A fiery, vanilla-scented world enfolded them as they entered the darkness of the sweltering factory. Bare light bulbs dangling on long wires from the corrugated metal roof could not alleviate the gloom. After the brightness outside Raj was momentarily blinded, even as his head reeled with the intoxicating aromas. As sight returned he saw large cauldrons of boiling pineapple jam perched precariously over flaming burners. The syrup bubbled with soft sucking sounds; the scent of scalding sugar ran hotly through him. Long tables of rolled dough cut to the shape of hearts or rabbits were visible, as were battalions of chocolate fingers waiting their turn in the oven. Ancient conveyor belts that appeared to be fashioned from bicycle chains chugged and clanked incessantly around the shed. The angry men now encircled their employer shaking their fists and kicking up dust from the earthen floor that then fell upon the biscuits.
‘Biscuits are burning,’ Mr Ho cried in a trembling voice, stepping towards the ovens from which a charred smell was emerging. In desperation he pushed his way into the crowd before him, hitting out to right and left. His watch was knocked from his pocket and flailed about on its long chain, the straw hat was tipped forward and he reached to hold it in place. As he neared the ovens the agitators crowded closer chanting slogans again. A man brandishing a bamboo pole moved forward and, with a loud cry, brought the cane down on Mr Ho’s head. The boater fell apart as neatly as a cut sponge cake and blood spurted up from Mr Ho’s skull. At the sight of this blood the crowd abruptly fell silent and drew back. Mr Ho staggered and lurched, finally collapsing in the hot space before the oven.
Mrs Ho, who was hovering nervously about the factory door, gave a shriek and ran forward and dropped to her knees, cushioning her husband’s head in her lap. Mr Ho’s crushed and battered boater lay a short distance away and Raj stared at the hat in shock, remembering the Chief Inspector’s sun helmet in the road at Kreta Ayer. For the second time that day he had watched a man swatted like a fly by an angry mob.
The communist agitators began shouting again but Mr Ho’s workers, observing their injured employer, appeared confused. There was a sudden move towards the ovens and the doors were pulled open. Immediately, a cloud of black smoke billowed out like fire from a belching dragon. Mr Ho’s nose twitched, he opened his eyes and groaned. Seeing that all momentum was gone, the two main agitators, professional men sent to work up the crowd, disappeared as innocuously as they had come. At their departure Mr Ho’s employees carried him out of the shed and back into the house.
He was placed upon a rattan couch and cushions were stacked behind him. A servant brought water and first aid, and Mrs Ho bandaged her husband’s head with enough wadding to make a turban. Yoshiko poured jasmine tea into a tall mug and Mr Ho was persuaded to take a sip. Slowly, he revived and turned to Raj who sat nervously on the edge of a chair.
‘My son Luke went to Ipoh yesterday. If he had been here he would have stood up to those ruffians. It is a sign of the times we now live in that such a thing could happen. I came to this place on the deck of a ship, just like my workers. In my village in China I tilled the land with my father, just as they did. At ten I left school to help my illiterate parents. I became a hawker selling vegetables my father grew and the oysters and crabs I collected each day.’ Mr Ho’s eyes grew moist and Mrs Ho begged him to put a stop to remembering.
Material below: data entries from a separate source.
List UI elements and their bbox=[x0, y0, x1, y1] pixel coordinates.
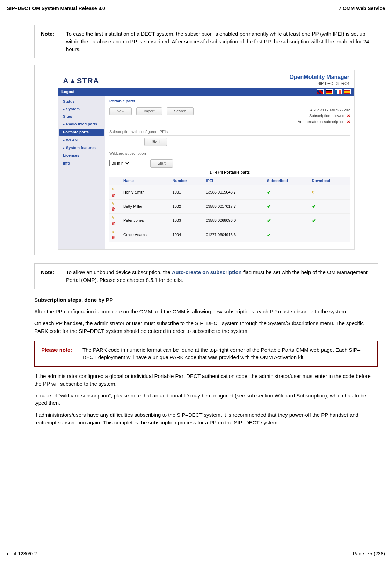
delete-icon[interactable]: 🗑 bbox=[111, 207, 115, 211]
note2-pre: To allow an unbound device subscription,… bbox=[66, 269, 172, 275]
col-download[interactable]: Download bbox=[310, 177, 350, 185]
cell-download: - bbox=[310, 228, 350, 242]
check-icon: ✔ bbox=[265, 228, 310, 242]
omm-product-version: SIP-DECT 3.0RC4 bbox=[289, 81, 349, 87]
table-row[interactable]: ✎🗑 Henry Smith 1001 03586 0015043 7 ✔ ⟳ bbox=[109, 185, 350, 199]
para-3: If the administrator configured a global… bbox=[34, 372, 378, 388]
park-code: PARK: 31170307272202 bbox=[298, 107, 350, 113]
flag-uk-icon[interactable] bbox=[317, 89, 324, 94]
start-wildcard-button[interactable]: Start bbox=[150, 159, 173, 168]
note-box-1: Note: To ease the first installation of … bbox=[34, 25, 378, 58]
new-button[interactable]: New bbox=[109, 107, 132, 116]
cell-ipei: 03586 0015043 7 bbox=[204, 185, 265, 199]
nav-sites[interactable]: Sites bbox=[58, 113, 105, 121]
please-note-label: Please note: bbox=[41, 346, 82, 362]
cell-ipei: 01271 0604916 6 bbox=[204, 228, 265, 242]
cell-number: 1002 bbox=[170, 199, 204, 214]
cell-number: 1003 bbox=[170, 214, 204, 228]
col-number[interactable]: Number bbox=[170, 177, 204, 185]
table-row[interactable]: ✎🗑 Betty Miller 1002 03586 0017017 7 ✔ ✔ bbox=[109, 199, 350, 214]
flag-fr-icon[interactable] bbox=[335, 89, 342, 94]
omm-product-title: OpenMobility Manager bbox=[289, 73, 349, 81]
footer-left: depl-1230/0.2 bbox=[7, 550, 37, 557]
note1-label: Note: bbox=[41, 30, 66, 53]
import-button[interactable]: Import bbox=[136, 107, 162, 116]
cell-name: Peter Jones bbox=[121, 214, 170, 228]
nav-portable-parts[interactable]: Portable parts bbox=[59, 129, 104, 136]
col-ipei[interactable]: IPEI bbox=[204, 177, 265, 185]
check-icon: ✔ bbox=[265, 214, 310, 228]
footer-right: Page: 75 (238) bbox=[353, 550, 385, 557]
subscription-steps-heading: Subscription steps, done by PP bbox=[34, 296, 378, 304]
doc-header-right: 7 OMM Web Service bbox=[339, 5, 385, 12]
edit-icon[interactable]: ✎ bbox=[111, 202, 115, 206]
portable-parts-table: Name Number IPEI Subscribed Download ✎🗑 … bbox=[109, 177, 350, 242]
doc-header-left: SIP–DECT OM System Manual Release 3.0 bbox=[7, 5, 105, 12]
start-ipei-button[interactable]: Start bbox=[144, 138, 167, 146]
check-icon: ✔ bbox=[265, 185, 310, 199]
delete-icon[interactable]: 🗑 bbox=[111, 193, 115, 197]
note1-text: To ease the first installation of a DECT… bbox=[66, 30, 371, 53]
logout-link[interactable]: Logout bbox=[61, 89, 74, 95]
nav-status[interactable]: Status bbox=[58, 98, 105, 105]
col-subscribed[interactable]: Subscribed bbox=[265, 177, 310, 185]
flag-de-icon[interactable] bbox=[326, 89, 333, 94]
edit-icon[interactable]: ✎ bbox=[111, 216, 115, 220]
cell-name: Henry Smith bbox=[121, 185, 170, 199]
aastra-logo: A▲STRA bbox=[63, 75, 99, 87]
edit-icon[interactable]: ✎ bbox=[111, 230, 115, 234]
auto-create-link: Auto-create on subscription bbox=[172, 269, 242, 275]
nav-wlan[interactable]: WLAN bbox=[58, 137, 105, 144]
para-4: In case of "wildcard subscription", plea… bbox=[34, 392, 378, 407]
para-5: If administrators/users have any difficu… bbox=[34, 411, 378, 426]
table-caption: 1 - 4 (4) Portable parts bbox=[109, 168, 350, 177]
nav-system-features[interactable]: System features bbox=[58, 144, 105, 152]
note2-label: Note: bbox=[41, 269, 66, 284]
nav-info[interactable]: Info bbox=[58, 160, 105, 167]
cell-number: 1004 bbox=[170, 228, 204, 242]
delete-icon[interactable]: 🗑 bbox=[111, 221, 115, 225]
please-note-text: The PARK code in numeric format can be f… bbox=[82, 346, 371, 362]
cell-ipei: 03586 0068096 0 bbox=[204, 214, 265, 228]
flag-es-icon[interactable] bbox=[344, 89, 351, 94]
col-name[interactable]: Name bbox=[121, 177, 170, 185]
para-1: After the PP configuration is complete o… bbox=[34, 308, 378, 315]
x-icon: ✖ bbox=[347, 119, 350, 124]
omm-screenshot: A▲STRA OpenMobility Manager SIP-DECT 3.0… bbox=[34, 65, 378, 255]
x-icon: ✖ bbox=[347, 114, 350, 118]
note2-text: To allow an unbound device subscription,… bbox=[66, 269, 371, 284]
cell-name: Grace Adams bbox=[121, 228, 170, 242]
check-icon: ✔ bbox=[310, 199, 350, 214]
nav-rfp[interactable]: Radio fixed parts bbox=[58, 121, 105, 128]
nav-licenses[interactable]: Licenses bbox=[58, 152, 105, 160]
subscription-allowed-label: Subscription allowed: bbox=[309, 114, 346, 118]
language-flags[interactable] bbox=[315, 89, 351, 95]
search-button[interactable]: Search bbox=[167, 107, 194, 116]
para-2: On each PP handset, the administrator or… bbox=[34, 320, 378, 335]
panel-title: Portable parts bbox=[109, 98, 350, 105]
edit-icon[interactable]: ✎ bbox=[111, 187, 115, 191]
note-box-2: Note: To allow an unbound device subscri… bbox=[34, 263, 378, 289]
download-icon[interactable]: ⟳ bbox=[310, 185, 350, 199]
please-note-box: Please note: The PARK code in numeric fo… bbox=[34, 341, 378, 367]
omm-sidebar: Status System Sites Radio fixed parts Po… bbox=[58, 96, 105, 250]
delete-icon[interactable]: 🗑 bbox=[111, 235, 115, 240]
check-icon: ✔ bbox=[310, 214, 350, 228]
check-icon: ✔ bbox=[265, 199, 310, 214]
cell-number: 1001 bbox=[170, 185, 204, 199]
cell-ipei: 03586 0017017 7 bbox=[204, 199, 265, 214]
section-wildcard: Wildcard subscription bbox=[109, 151, 350, 157]
wildcard-duration-select[interactable]: 30 min bbox=[109, 160, 130, 166]
auto-create-label: Auto-create on subscription: bbox=[298, 119, 346, 124]
table-row[interactable]: ✎🗑 Grace Adams 1004 01271 0604916 6 ✔ - bbox=[109, 228, 350, 242]
table-row[interactable]: ✎🗑 Peter Jones 1003 03586 0068096 0 ✔ ✔ bbox=[109, 214, 350, 228]
cell-name: Betty Miller bbox=[121, 199, 170, 214]
section-ipei: Subscription with configured IPEIs bbox=[109, 129, 350, 136]
nav-system[interactable]: System bbox=[58, 105, 105, 113]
Yoshiko refilled the cups and offered Raj a plate of Ho biscuits. As she stood before him he caught her light flowery scent again and glanced up into her face. She nodded her head and gave a slight smile; he looked away quickly, disturbed by the fullness of her lips. Staring down at the assortment of crisply baked shapes, he chose one with a bright red centre. As he picked it up he remembered a packet of similar biscuits his father had bought from a salesman who came to his stall on the road into Naganagar, near Raj’s village in India. The stall sold rice and wheat, betel nut and gram, chillies, sherbet powder, nails and soap, tin buckets, brooms and sugar; everyday things needed in the village. His father had done some favour for the salesman and in return was given the biscuits. The packet was wrapped in pink waxy paper and the biscuits inside were encrusted with ants. Raj and his sister Leila had brushed the insects from the pastry, savouring the sweet taste, chewing slowly. He saw again the crumbs about his sister’s lips and the red stain of the jam on her tongue.
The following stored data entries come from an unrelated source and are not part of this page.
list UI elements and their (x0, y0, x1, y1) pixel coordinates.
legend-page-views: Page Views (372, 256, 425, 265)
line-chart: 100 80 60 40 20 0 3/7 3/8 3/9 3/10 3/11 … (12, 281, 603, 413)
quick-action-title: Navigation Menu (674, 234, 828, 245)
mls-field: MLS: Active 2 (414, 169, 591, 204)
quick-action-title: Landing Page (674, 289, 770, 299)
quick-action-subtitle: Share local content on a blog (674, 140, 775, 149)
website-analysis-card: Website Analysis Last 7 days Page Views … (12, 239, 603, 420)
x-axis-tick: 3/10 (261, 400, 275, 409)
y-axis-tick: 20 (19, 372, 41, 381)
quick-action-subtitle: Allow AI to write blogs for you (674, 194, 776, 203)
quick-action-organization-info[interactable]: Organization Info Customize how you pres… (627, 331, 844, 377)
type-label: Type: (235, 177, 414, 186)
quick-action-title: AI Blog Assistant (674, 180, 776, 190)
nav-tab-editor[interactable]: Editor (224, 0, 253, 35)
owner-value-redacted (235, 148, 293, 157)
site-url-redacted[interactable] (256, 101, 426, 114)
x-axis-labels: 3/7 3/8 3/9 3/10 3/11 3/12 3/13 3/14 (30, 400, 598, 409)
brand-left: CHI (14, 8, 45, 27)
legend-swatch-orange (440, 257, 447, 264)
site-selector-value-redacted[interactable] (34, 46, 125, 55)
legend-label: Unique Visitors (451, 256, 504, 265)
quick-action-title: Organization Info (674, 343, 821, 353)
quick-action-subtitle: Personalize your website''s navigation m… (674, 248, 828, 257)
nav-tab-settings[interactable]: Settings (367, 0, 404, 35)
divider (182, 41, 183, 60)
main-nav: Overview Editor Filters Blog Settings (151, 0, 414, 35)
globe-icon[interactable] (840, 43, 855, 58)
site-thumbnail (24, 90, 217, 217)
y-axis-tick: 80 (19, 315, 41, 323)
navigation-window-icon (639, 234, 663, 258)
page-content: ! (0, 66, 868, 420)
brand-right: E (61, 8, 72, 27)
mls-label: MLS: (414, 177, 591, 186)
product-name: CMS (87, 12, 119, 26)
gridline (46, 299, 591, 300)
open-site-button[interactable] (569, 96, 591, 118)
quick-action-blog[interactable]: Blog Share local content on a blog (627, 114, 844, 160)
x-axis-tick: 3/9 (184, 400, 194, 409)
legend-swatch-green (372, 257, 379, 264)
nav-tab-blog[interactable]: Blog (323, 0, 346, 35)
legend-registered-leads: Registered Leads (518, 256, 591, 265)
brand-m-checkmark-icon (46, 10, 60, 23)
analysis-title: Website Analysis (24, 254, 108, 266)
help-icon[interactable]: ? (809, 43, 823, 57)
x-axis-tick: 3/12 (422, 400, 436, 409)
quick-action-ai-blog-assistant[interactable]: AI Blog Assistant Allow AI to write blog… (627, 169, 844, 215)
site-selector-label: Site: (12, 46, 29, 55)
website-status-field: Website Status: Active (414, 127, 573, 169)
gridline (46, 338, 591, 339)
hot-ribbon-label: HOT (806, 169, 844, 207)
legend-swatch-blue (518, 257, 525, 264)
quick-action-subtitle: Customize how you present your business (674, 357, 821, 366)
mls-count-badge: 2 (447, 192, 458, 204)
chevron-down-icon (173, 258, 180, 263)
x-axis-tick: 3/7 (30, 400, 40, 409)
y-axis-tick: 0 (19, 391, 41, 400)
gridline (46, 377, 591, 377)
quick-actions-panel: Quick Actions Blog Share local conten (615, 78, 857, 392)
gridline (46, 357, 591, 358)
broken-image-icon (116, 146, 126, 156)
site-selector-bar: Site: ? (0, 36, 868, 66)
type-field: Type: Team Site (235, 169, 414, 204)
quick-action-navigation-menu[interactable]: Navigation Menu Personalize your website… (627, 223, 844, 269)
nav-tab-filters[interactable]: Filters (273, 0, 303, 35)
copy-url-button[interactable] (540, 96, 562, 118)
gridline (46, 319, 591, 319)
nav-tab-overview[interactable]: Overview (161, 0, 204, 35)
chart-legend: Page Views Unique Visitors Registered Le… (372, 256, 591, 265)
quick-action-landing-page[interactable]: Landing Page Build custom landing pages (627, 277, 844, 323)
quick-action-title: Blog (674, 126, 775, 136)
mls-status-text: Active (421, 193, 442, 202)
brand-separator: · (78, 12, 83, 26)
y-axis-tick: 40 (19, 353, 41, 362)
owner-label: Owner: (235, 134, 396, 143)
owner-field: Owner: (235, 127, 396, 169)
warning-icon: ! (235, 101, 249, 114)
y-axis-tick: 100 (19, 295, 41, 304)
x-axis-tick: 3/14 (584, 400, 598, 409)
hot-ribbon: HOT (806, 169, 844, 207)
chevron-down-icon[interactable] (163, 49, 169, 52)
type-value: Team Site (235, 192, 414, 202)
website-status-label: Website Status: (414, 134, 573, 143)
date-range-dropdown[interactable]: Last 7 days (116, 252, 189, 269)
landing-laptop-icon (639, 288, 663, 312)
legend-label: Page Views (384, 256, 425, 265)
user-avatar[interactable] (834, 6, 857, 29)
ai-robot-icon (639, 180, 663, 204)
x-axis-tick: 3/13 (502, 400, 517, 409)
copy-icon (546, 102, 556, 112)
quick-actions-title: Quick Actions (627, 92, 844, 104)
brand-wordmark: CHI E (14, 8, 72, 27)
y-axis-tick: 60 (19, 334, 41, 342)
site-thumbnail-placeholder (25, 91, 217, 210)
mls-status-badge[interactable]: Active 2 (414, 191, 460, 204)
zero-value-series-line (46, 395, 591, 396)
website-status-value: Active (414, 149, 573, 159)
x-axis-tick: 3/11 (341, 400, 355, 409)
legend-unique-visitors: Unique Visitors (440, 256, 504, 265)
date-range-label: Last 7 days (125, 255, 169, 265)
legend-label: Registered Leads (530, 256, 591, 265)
‘Everyone has come to this place with hope in his heart.’ Mr Ho sighed and sipped his tea.
‘I too came here to Singapore on the deck of a ship, sun on my head all day. I was twelve years old,’ Raj remembered.
‘We dreamed of a better place and followed that dream, and many have found it,’ Mr Ho nodded agreement.
‘But you are such an educated man, a rich man.’ Raj was surprised when Mr Ho shook his head.
‘When I arrived here I found a job in a biscuit factory. That is how I came to know about biscuits. One day I got into a fight and was left for dead. An English missionary, Reverend Luke Bartholomew, found me and nursed me back to health. He was a great man and took a liking to me and paid for me to go to a mission school here in Singapore. I studied hard and passed all the exams, and I converted also to Christianity for it was this faith that changed my life. Reverend Bartholomew gave me the name of Joseph when I was baptised. He persuaded his mission to send me to England for further study. I stayed there three years and learned many things.’ Mr Ho leaned back against the cushions, exhausted.
‘He needs to sleep now,’ Mrs Ho said; she bustled forward, impatient for Raj to be gone.
‘Come back and see me again. You are a good boy,’ Mr Ho mumbled sleepily as Raj stood up.
His thirst quenched, Raj placed the tall metal glass on the counter in Manikam’s shop and wiped his mouth on the back of his hand. In his mind the smell of burning biscuits lingered as he puzzled over Mr Ho and the many events of the afternoon. That a man who came from such frugal beginnings could now own a biscuit factory and be called an Imperialist seemed a strange achievement. Raj thought with trepidation about his own life and what the future might hold. Although so much was already behind him, the way ahead lay uncharted. The events of the afternoon reminded him that life was precarious. He knew then that he must always keep small goals before him, like stepping stones stretching into the distance to whatever destination awaited him.
Raj began tidying the newspapers and old bags kept on the counter for wrapping purchases, and stared out of the open front of Manikam’s shop on to Serangoon Road. The light was fading fast and the clunk of milk churns being washed was heard from a nearby dairy; dogs barked, cows mooed, goats bleated and babies cried. Stewed all day beneath the sun, the stench of animal excrement, rotting vegetables and fish bones enveloped the road as always. As evening approached the aroma of frying onions and spices thickened the air. When Raj first arrived on this road the proximity of these familiar smells had comforted him, as did the dark skins of people like himself.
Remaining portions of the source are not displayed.